Ah now that’s more like it. So we see that the index in this case is 175 bytes and in the hex dump you can see several pieces of information. If you compare the dump against what radosgw-admin tells us about the object we can see what it’s storing in the index.
Here is the dump of the object metadata
# radosgw-admin bucket list --bucket=mybucket [ { "name": "myobject", "instance": "", "namespace": "", "owner": "testuser", "owner_display_name": "First User", "size": 214, "mtime": "2016-01-29 04:26:19.000000Z", "etag": "a4a8d0eda31cf91486c8156e7ddeea1c", "content_type": "", "tag": "default.14113.24", "flags": 0 } ]
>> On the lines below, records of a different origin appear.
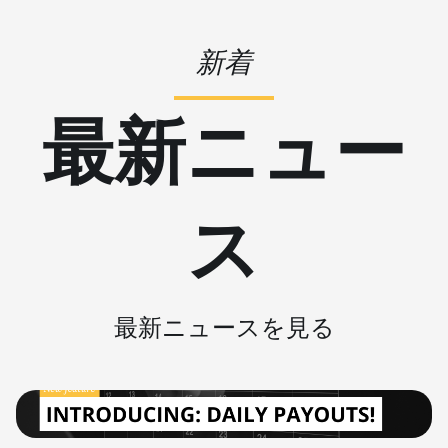
(16Gh)
新着
BITMAIN
AntMiner L9
(17Gh)
最新ニュー
BITMAIN
AntMiner L9 Hyd
2U (27Gh)
ス
BITMAIN
AntMiner S11
BITMAIN
AntMiner S15
最新ニュースを見る
BITMAIN
AntMiner S17
BITMAIN
AntMiner S17
(53Th)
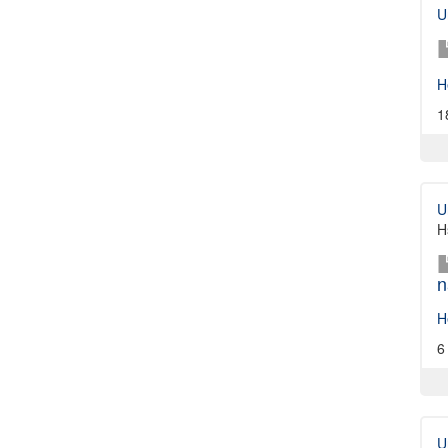
U
H
1
U
H
n
H
6
U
So we can see can confirm that the index contains:
- The object name
- owner
- owner_display_name
- etag
- tag
Notice the owner is a value as well as a key. I’m assuming that this was done just in case of corruption so that the keys could be recovered by scanning the values.
The owner_display_name is used there for S3 compatibility. Obviously a compromise for read over write here.
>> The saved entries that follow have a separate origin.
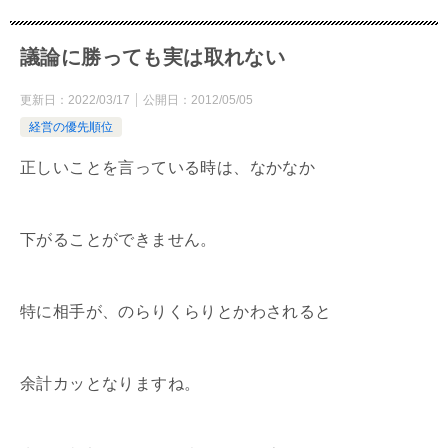
議論に勝っても実は取れない
更新日：
2022/03/17
公開日：
2012/05/05
経営の優先順位
正しいことを言っている時は、なかなか
下がることができません。
特に相手が、のらりくらりとかわされると
余計カッとなりますね。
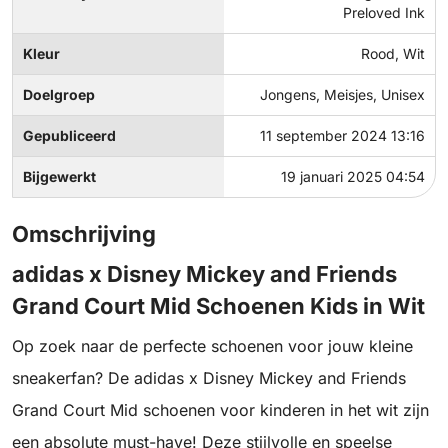
Preloved Ink
Kleur
Rood, Wit
Doelgroep
Jongens, Meisjes, Unisex
Gepubliceerd
11 september 2024 13:16
Bijgewerkt
19 januari 2025 04:54
Omschrijving
adidas x Disney Mickey and Friends
Grand Court Mid Schoenen Kids in Wit
Op zoek naar de perfecte schoenen voor jouw kleine
sneakerfan? De adidas x Disney Mickey and Friends
Grand Court Mid schoenen voor kinderen in het wit zijn
een absolute must-have! Deze stijlvolle en speelse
The etag (Entity Tag) is a MD5Sum of the object and is used for S3 compatibility. That’s a shame because I’m sure that would hurt write performance if it has to calculate an MD5Sum for each object when it’s created.
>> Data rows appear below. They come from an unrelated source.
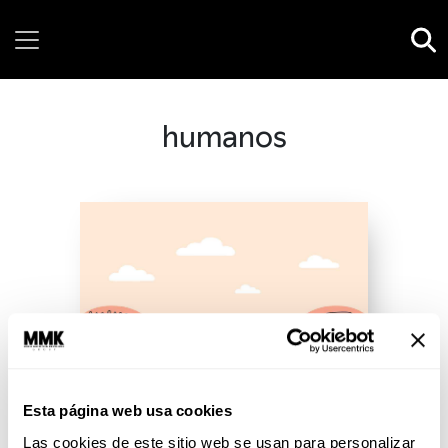
Friday, 07 August, 2026
humanos
Esta página web usa cookies
Las cookies de este sitio web se usan para personalizar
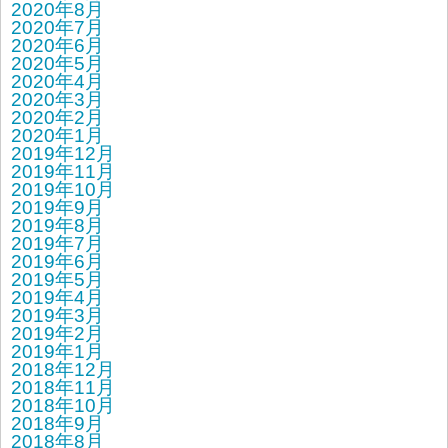
2020年8月
2020年7月
2020年6月
2020年5月
2020年4月
2020年3月
2020年2月
2020年1月
2019年12月
2019年11月
2019年10月
2019年9月
2019年8月
2019年7月
2019年6月
2019年5月
2019年4月
2019年3月
2019年2月
2019年1月
2018年12月
2018年11月
2018年10月
2018年9月
2018年8月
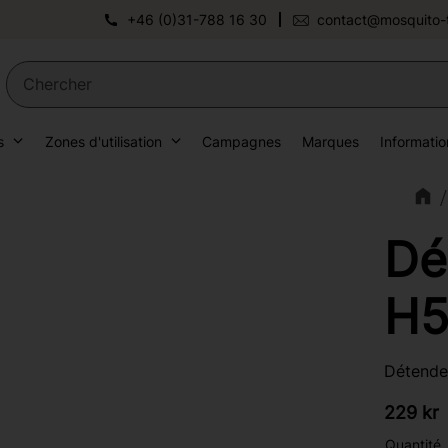
+46 (0)31-788 16 30
contact@mosquito-
s
Zones d'utilisation
Campagnes
Marques
Informatio
Dé
H5
Détende
229
kr
Quantité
I suspect the rest of the metadata reported by radosgw-admin is there as well (Either empty or not visible in the hex dump).
Now lets actually find where this key/value store lives
Compute which OSD is holding our index object
# ceph osd map .rgw.buckets.index .rgw.buckets.index .dir.default.14113.24 osdmap e60 pool '.rgw.buckets.index' (11) object '.dir.default.14113.24/.rgw.buckets.index' -> pg 11.e6c72a3f (11.3f) -> up ([3,5], p3) acting ([3,5], p3)
So here we can see that the key/value store lives on OSDs 3 and 5 where 3 is the primary (comes first)
Find the key/value store on OSD 3
# ceph osd tree ID WEIGHT TYPE NAME UP/DOWN REWEIGHT PRIMARY-AFFINITY -1 0.06235 root default -2 0.02078 host ceph-osd1 0 0.01039 osd.0 up 1.00000 1.00000 3 0.01039 osd.3 up 1.00000 1.00000 -3 0.02078 host ceph-osd0 1 0.01039 osd.1 up 1.00000 1.00000 5 0.01039 osd.5 up 1.00000 1.00000 -4 0.02078 host ceph-osd2 2 0.01039 osd.2 up 1.00000 1.00000 4 0.01039 osd.4 up 1.00000 1.00000
Here we see that osd.3 lives on host ceph-osd1
root@ceph-osd1# cd /var/lib/ceph/osd/ceph-3/ root@ceph-osd1:/var/lib/ceph/osd/ceph-3# ls activate.monmap current journal_uuid ready upstart active fsid keyring store_version whoami ceph_fsid journal magic superblock root@ceph-osd1:/var/lib/ceph/osd/ceph-3# cd current/omap/ root@ceph-osd1:/var/lib/ceph/osd/ceph-3/current/omap# ls 000007.ldb 000011.log CURRENT LOG MANIFEST-000006 000010.ldb 000012.ldb LOCK LOG.old root@ceph-osd1:/var/lib/ceph/osd/ceph-3/current/omap# ls -l total 9128 -rw-r--r-- 1 ceph ceph 163 Jan 11 05:11 000007.ldb -rw-r--r-- 1 ceph ceph 1207818 Jan 20 02:36 000010.ldb -rw-r--r-- 1 ceph ceph 4947942 Jan 29 05:36 000011.log -rw-r--r-- 1 ceph ceph 1235101 Jan 29 03:57 000012.ldb -rw-r--r-- 1 ceph ceph 16 Jan 11 05:11 CURRENT -rw-r--r-- 1 ceph ceph 0 Jan 11 05:11 LOCK -rw-r--r-- 1 ceph ceph 709 Jan 29 03:57 LOG -rw-r--r-- 1 ceph ceph 172 Jan 11 05:11 LOG.old -rw-r--r-- 1 ceph ceph 331 Jan 29 03:57 MANIFEST-000006
And there is the leveldb which is the key/value store holding our index.
So that’s the rados gateway indexes explained. How you find this helpful/enlightening.